Prognozy wyników ComputerLandu

Mimo nie najlepszych wyników po sześciu miesiącach br. ComputerLand zapowiada, że w drugiej połowie roku wypracuje 15 mln zł zysku netto. Dzięki temu spółce uda się osiągnąć zysk podobny do ubiegłorocznego (16 mln zł).Po sześciu miesiącach br., przy przychodach ze sprzedaży na poziomie 168 mln zł, ComputerLand wypracował 1,12 mln zł zysku netto. Dla porównania, w analogicznym okresie roku ubiegłego wyniki te wyniosły odpowiednio 117 i 5,9 mln zł.Spadek zysku w pierwszym półroczu br. spółka tłumaczy głównie przedłużającym się procesem łączenia ComputerLandu ze spółkami zależnymi CSBI i Elba CSB, oraz opóźnieniem w realizacji kilku dużych projektów integracyjnych.

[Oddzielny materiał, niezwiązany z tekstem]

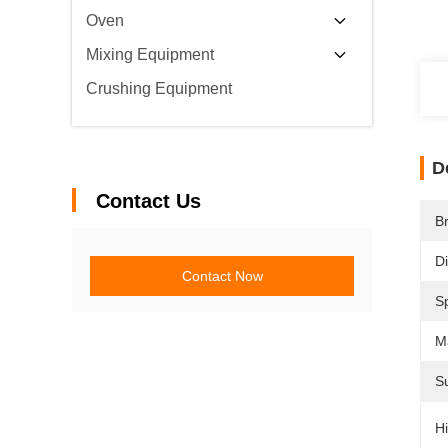
Oven
Mixing Equipment
Crushing Equipment
D
Contact Us
B
D
Contact Now
Sp
Ma
Su
Hi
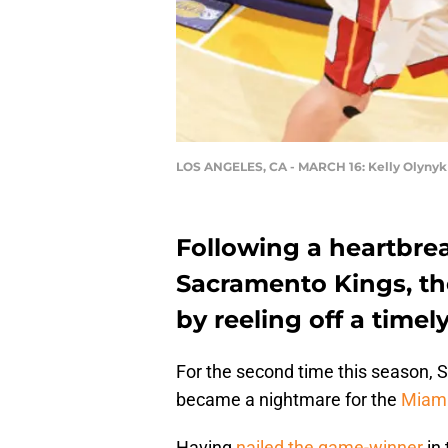
LOS ANGELES, CA - MARCH 16: Kelly Olynyk
Following a heartbrea
Sacramento Kings, t
by reeling off a time
For the second time this season,
became a nightmare for the
Miami
Having
nailed the game-winner
in 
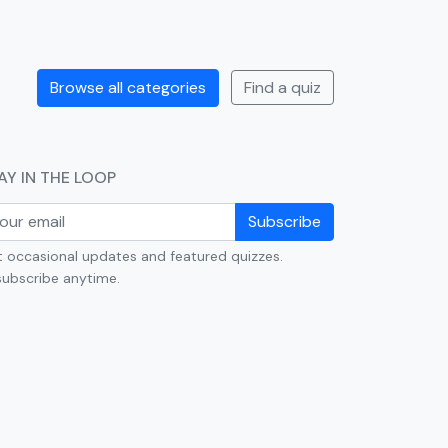
Browse all categories
Find a quiz
AY IN THE LOOP
Subscribe
 occasional updates and featured quizzes.
ubscribe anytime.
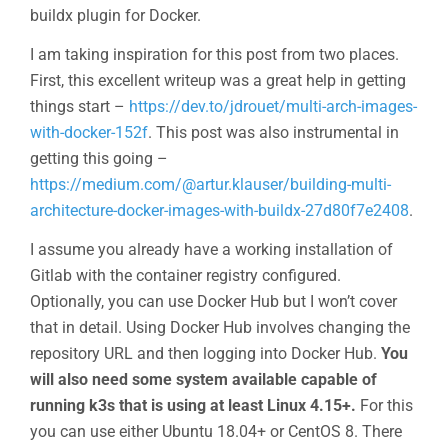
buildx plugin for Docker.
I am taking inspiration for this post from two places.
First, this excellent writeup was a great help in getting
things start –
https://dev.to/jdrouet/multi-arch-images-
with-docker-152f
. This post was also instrumental in
getting this going –
https://medium.com/@artur.klauser/building-multi-
architecture-docker-images-with-buildx-27d80f7e2408
.
I assume you already have a working installation of
Gitlab with the container registry configured.
Optionally, you can use Docker Hub but I won’t cover
that in detail. Using Docker Hub involves changing the
repository URL and then logging into Docker Hub.
You
will also need some system available capable of
running k3s that is using at least Linux 4.15+.
For this
you can use either Ubuntu 18.04+ or CentOS 8. There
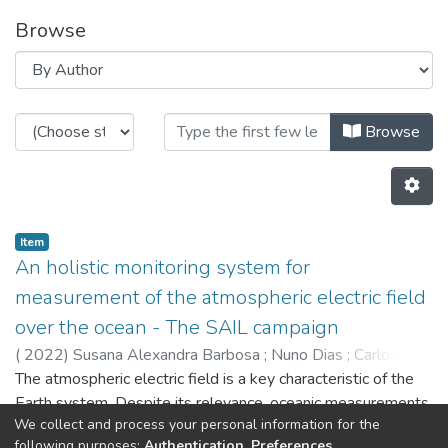
Browse
Browsing CRAS - Indexed Articles
Browse
Item
An holistic monitoring system for
measurement of the atmospheric electric field
over the ocean - The SAIL campaign
(
2022
)
Susana Alexandra Barbosa
;
Nuno Dias
;
Carlos
Almeida
The atmospheric electric field is a key characteristic of the
;
Guilherme Amaral Silva
;
António Bernardo
Ferreira
Earth system. Despite its relevance, oceanic measurements
;
Luís Vieira Lima
;
Silva,I
;
Alfredo Martins
;
José
We collect and process your personal information for the
Miguel Almeida
of the atmospheric electric field are scarce, as typically
;
Camilo,M
;
Eduardo Silva
;
5429
;
5471
;
following purposes:
Authentication, Preferences,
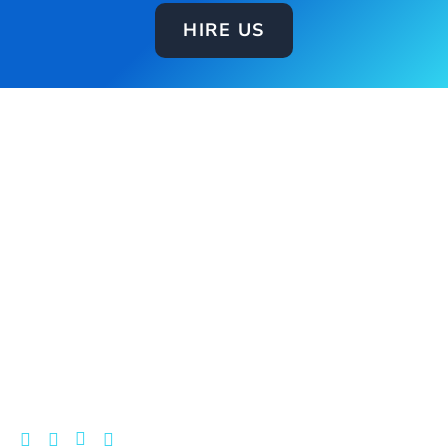
HIRE US
DigiSplix is a reliable and trusted Digital Growth
Partner for businesses. We build and manage the
systems behind your growth by combining tech,
marketing, and automation to fix inefficiencies and
turn more of your leads into revenue.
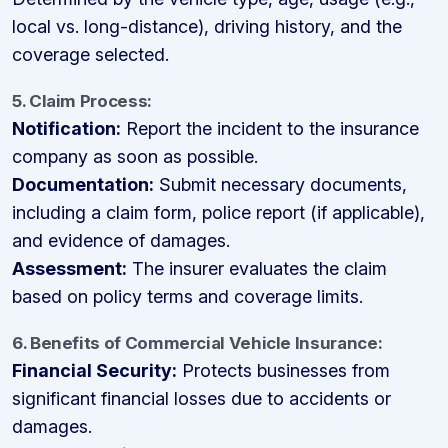
local vs. long-distance), driving history, and the
coverage selected.
5. Claim Process:
Notification:
Report the incident to the insurance
company as soon as possible.
Documentation:
Submit necessary documents,
including a claim form, police report (if applicable),
and evidence of damages.
Assessment:
The insurer evaluates the claim
based on policy terms and coverage limits.
6. Benefits of Commercial Vehicle Insurance:
Financial Security:
Protects businesses from
significant financial losses due to accidents or
damages.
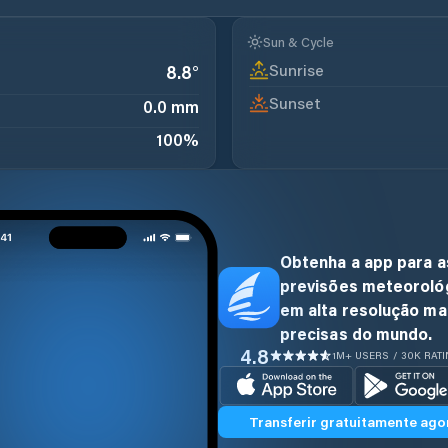
Sun & Cycle
Sunrise
8.8
°
Sunset
0.0 mm
100
%
Obtenha a app para a
previsões meteoroló
em alta resolução ma
precisas do mundo.
4.8
1M+ USERS / 30K RAT
Transferir gratuitamente ago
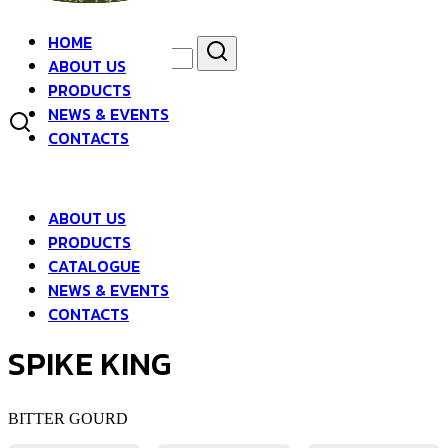
Skip
to
HOME
Search
Search
content
ABOUT US
for:
asdfsad
PRODUCTS
NEWS & EVENTS
CONTACTS
ABOUT US
PRODUCTS
CATALOGUE
NEWS & EVENTS
CONTACTS
SPIKE KING
BITTER GOURD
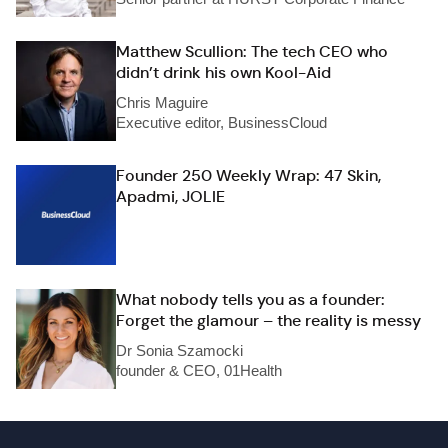
Matthew Scullion: The tech CEO who
didn’t drink his own Kool-Aid
Chris Maguire
Executive editor, BusinessCloud
Founder 250 Weekly Wrap: 47 Skin,
Apadmi, JOLIE
What nobody tells you as a founder:
Forget the glamour – the reality is messy
Dr Sonia Szamocki
founder & CEO, 01Health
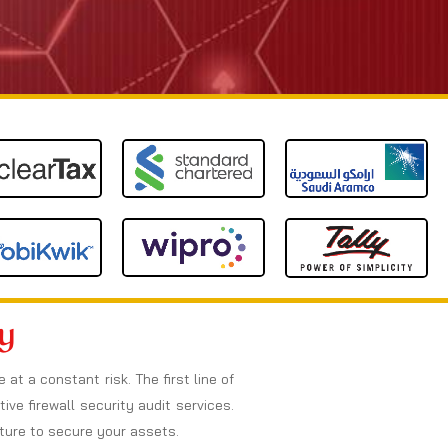
y
t a constant risk. The first line of
ive firewall security audit services.
cture to secure your assets.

Przyczyniło się to do zwiększenia kosztów finansowych.W drugiej połowie roku ComputerLand powinien odczuć pierwsze efekty fuzji. Przede wszystkim spółka zlikwiduje powielające się w ComputerLandzie, Elbie i CSB struktury, co obniży koszty. Warszawska firma zapowiedziała także rychłe zakończenie kontraktów o wyższej marży. ComputerLand zamierza skoncentrować się na projektach integracyjnych i usługowych, ograniczając sprzedaż drobnego sprzętu komputerowego.Dzięki tym działaniom spółka chce od lipca do grudnia br. wypracować 15 mln zł zysku przy 240 mln zł sprzedaży. Oznacza to, że 1999 r. ComputerLand powinien zamknąć przychodami na poziomie 408 mln zł i 16,1 mln zł zysku netto. W ub.r wyniki te wyniosły odpowiednio 290 i 15 mln zł. W ciągu najbliższych dwóch lat ComputerLand chce osiągnąć stabilną rentowność na poziomie 8-10%.Brak potwierdzenia pogłosek o próbie wrogiego przejęcia oraz słabe wyniki finansowe spowodowały, że od początku lipca kurs ComputerLandu spada. Na wczorajszej sesji akcje spółki wyceniono na 62 zł, podczas gdy jeszcze pod koniec czerwca kosztowały prawie 75 zł.